Le nouveau régime auquel j’avais été soumis, grâce au docteur Murderer, apaisa un peu mes nerfs ; les tremblements qui m’agitaient devinrent moins violents, mais les étourdissements persistèrent, et c’étaient eux qui m’inquiétaient le plus, car je craignais qu’ils ne me prissent au moment où je serais en train de tourner le « moulin ». De plus, je faisais de la neurasthénie, ce qui n’a rien d’étonnant avec un régime pareil, et la confiance que j’avais eue en l’avenir m’abandonnait peu à peu…

Ce qu’il m’eût fallu, c’était une cure d’air mais peut-être deviendrait-elle inutile si mon incarcération se prolongeait.

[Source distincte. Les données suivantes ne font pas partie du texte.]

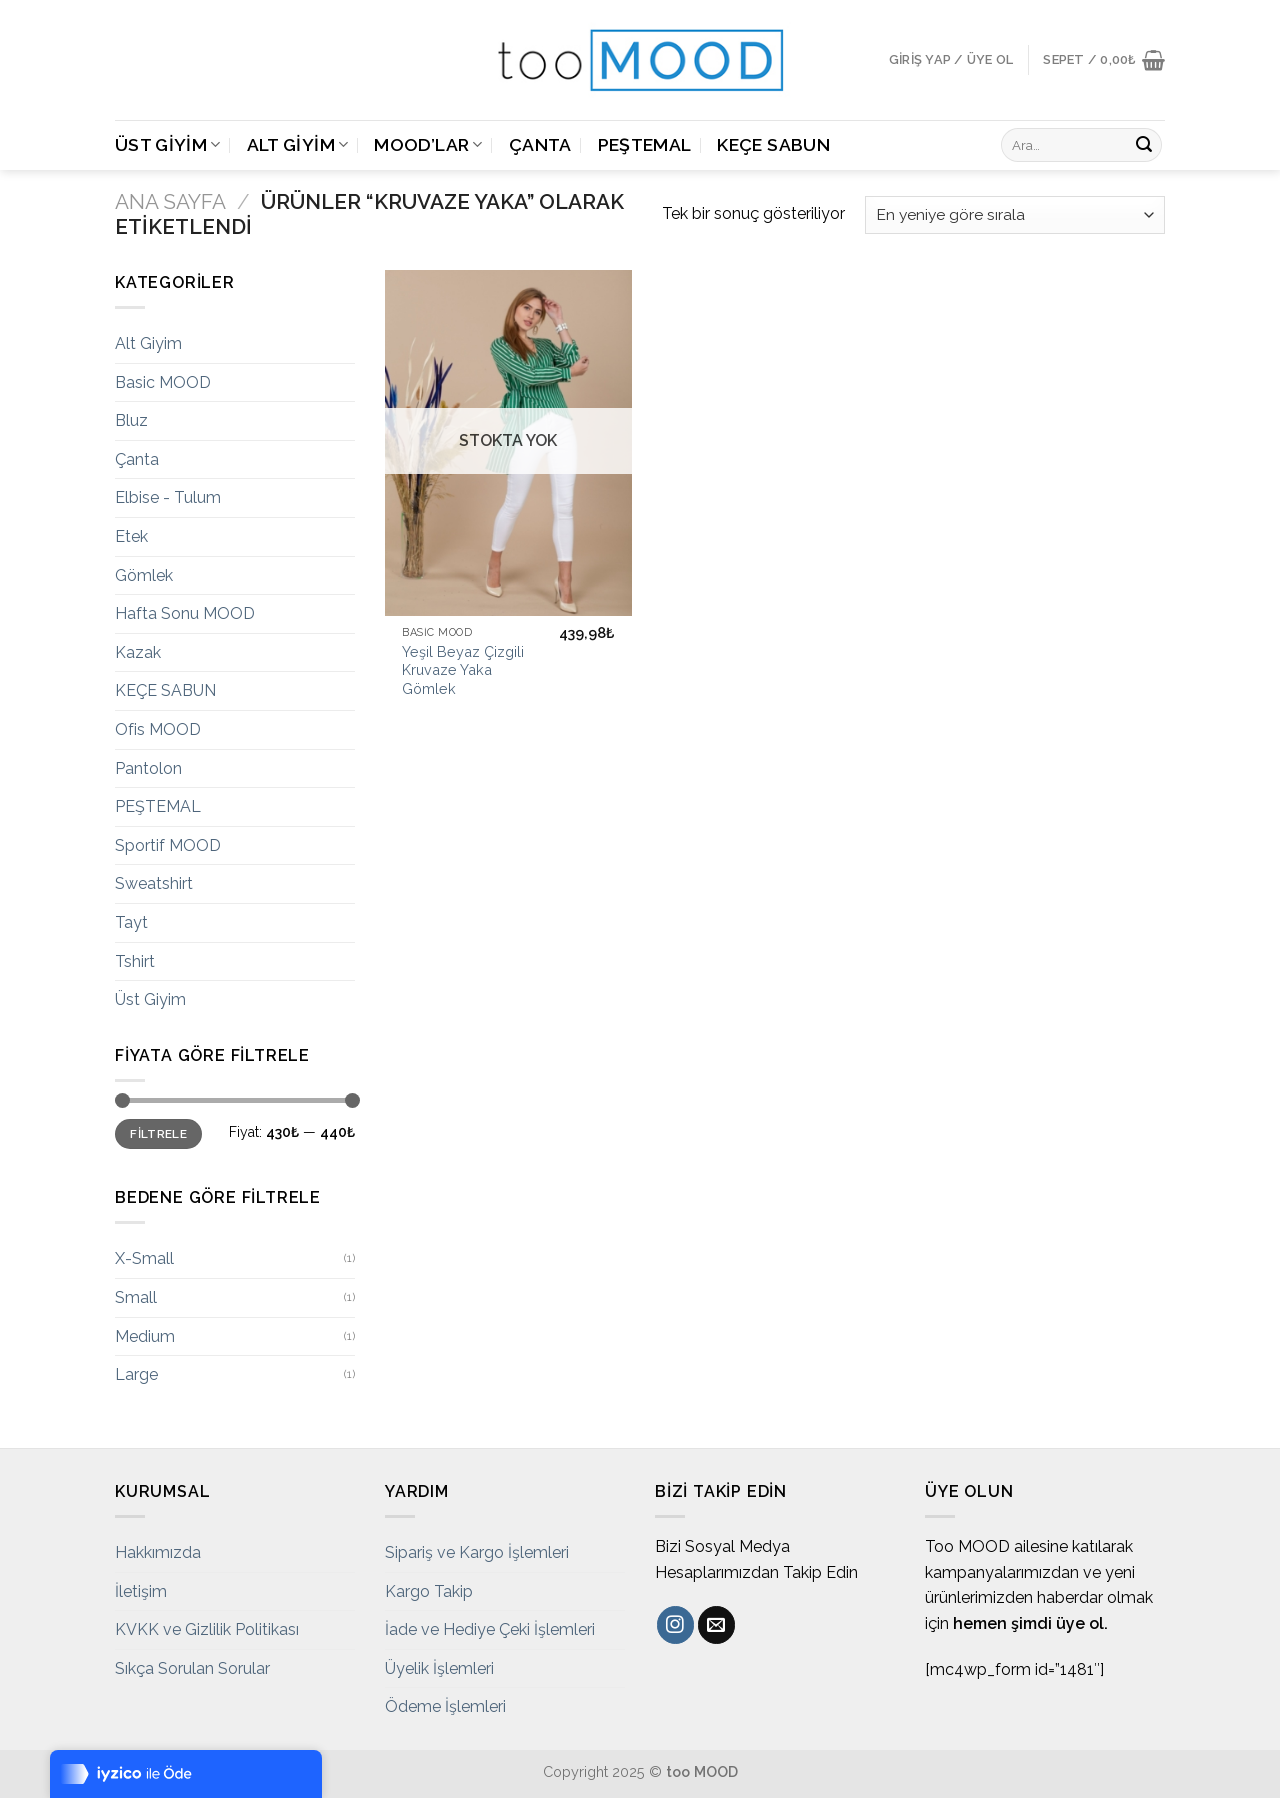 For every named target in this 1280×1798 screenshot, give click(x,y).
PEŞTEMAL (645, 144)
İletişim (141, 1591)
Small (136, 1297)
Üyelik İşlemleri (439, 1668)
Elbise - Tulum (168, 497)
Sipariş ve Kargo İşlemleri (477, 1552)
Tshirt (135, 961)
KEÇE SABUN (773, 144)
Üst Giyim (168, 144)
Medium (145, 1336)
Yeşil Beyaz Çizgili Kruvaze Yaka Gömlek (463, 670)
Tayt (131, 922)
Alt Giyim (298, 144)
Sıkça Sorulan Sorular (192, 1668)
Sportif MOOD (168, 845)
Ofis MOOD (158, 729)
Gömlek (144, 575)
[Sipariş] (1015, 215)
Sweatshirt (154, 883)
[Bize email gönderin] (716, 1625)
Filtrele (158, 1134)
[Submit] (1144, 145)
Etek (131, 536)
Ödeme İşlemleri (445, 1706)
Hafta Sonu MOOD (185, 613)
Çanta (540, 144)
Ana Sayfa (170, 201)
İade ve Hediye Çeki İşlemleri (490, 1629)
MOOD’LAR (428, 144)
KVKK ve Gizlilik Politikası (207, 1629)
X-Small (144, 1258)
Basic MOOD (163, 382)
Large (136, 1374)
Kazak (138, 652)
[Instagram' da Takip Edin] (675, 1625)
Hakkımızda (158, 1552)
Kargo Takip (429, 1591)
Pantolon (148, 768)
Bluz (131, 420) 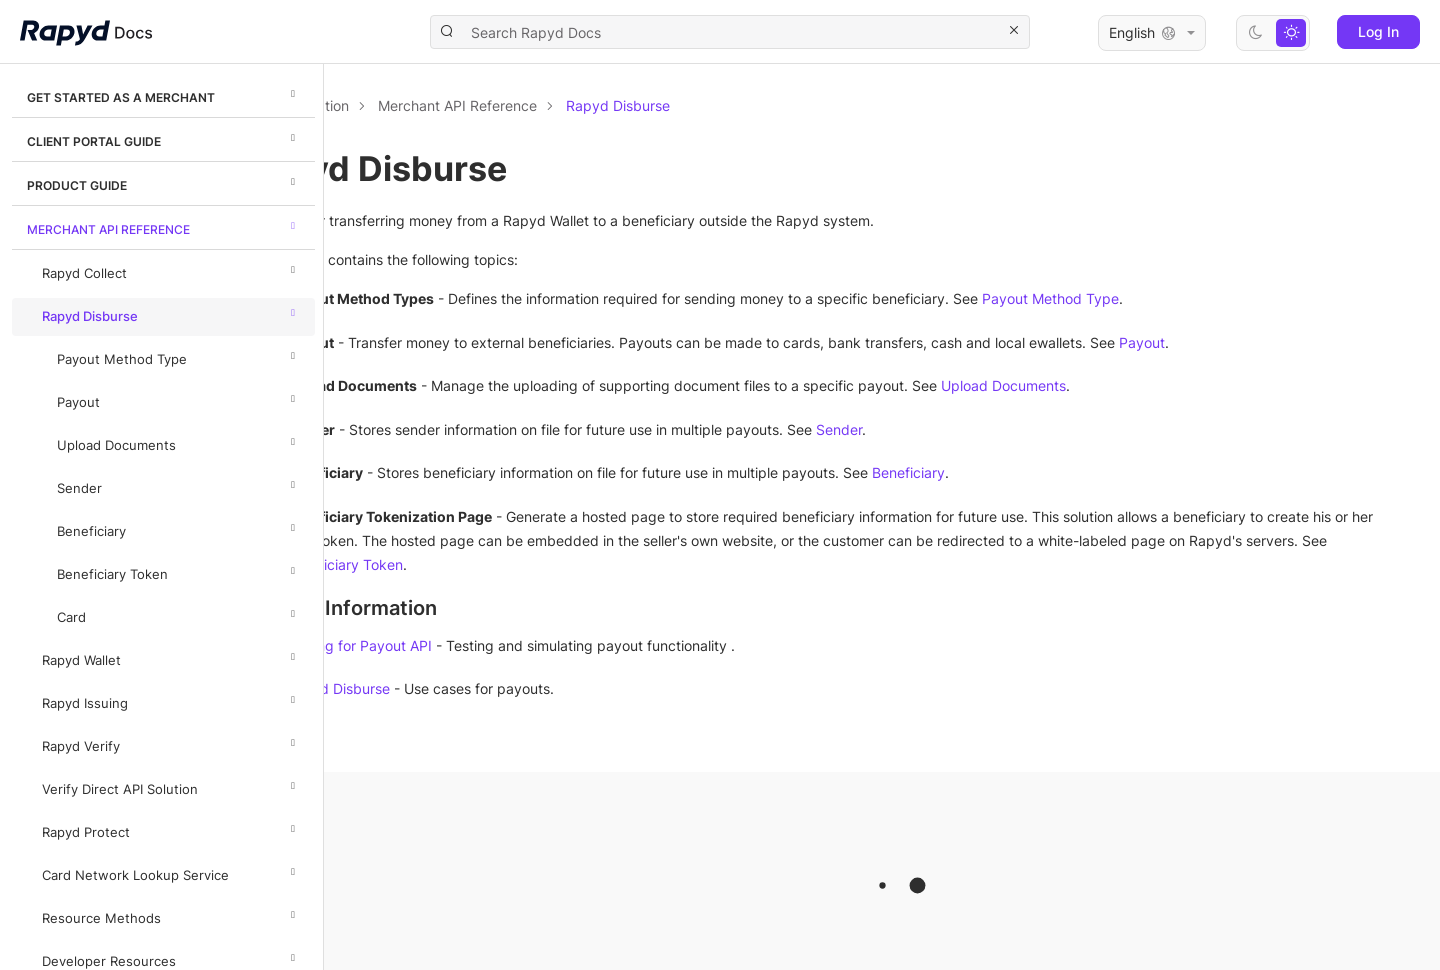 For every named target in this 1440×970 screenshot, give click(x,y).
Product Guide (164, 182)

Un matin que j’étais exempt de Tread-Mill, la cloche de notre chapelle se mit à sonner tristement, à petits coups étouffés, comme honteuse d’avoir encore à annoncer la mort d’un détenu…

C’est effrayant ce qu’il mourait de monde à Reading, depuis quelques semaines !

En entendant ce glas, je me mis à pleurer.

Pourquoi ? Je n’aurais pu le dire. Ce n’était pas la première fois que j’entendais tinter la « gloomy » (c’est ainsi que l’on appelait la cloche du temple) et jamais je ne m’étais senti ému comme ce jour-là.

Était-ce pressentiment, crainte ou pitié ? Je n’aurais pu le dire. Ce qu’il y a de certain, c’est que j’étais troublé au delà de toute expression et que je souffrais le martyre. Quand le geôlier vint m’apporter ma pitance, je ne pus résister au désir de l’interroger. C’était un brave garçon qui ne dédaignait pas, à certains moments, de tailler une bavette avec moi. Il avait fait la guerre en Afghanistan et aimait à raconter ses exploits, comme la plupart des militaires qui ont vu le feu de près ou même de loin.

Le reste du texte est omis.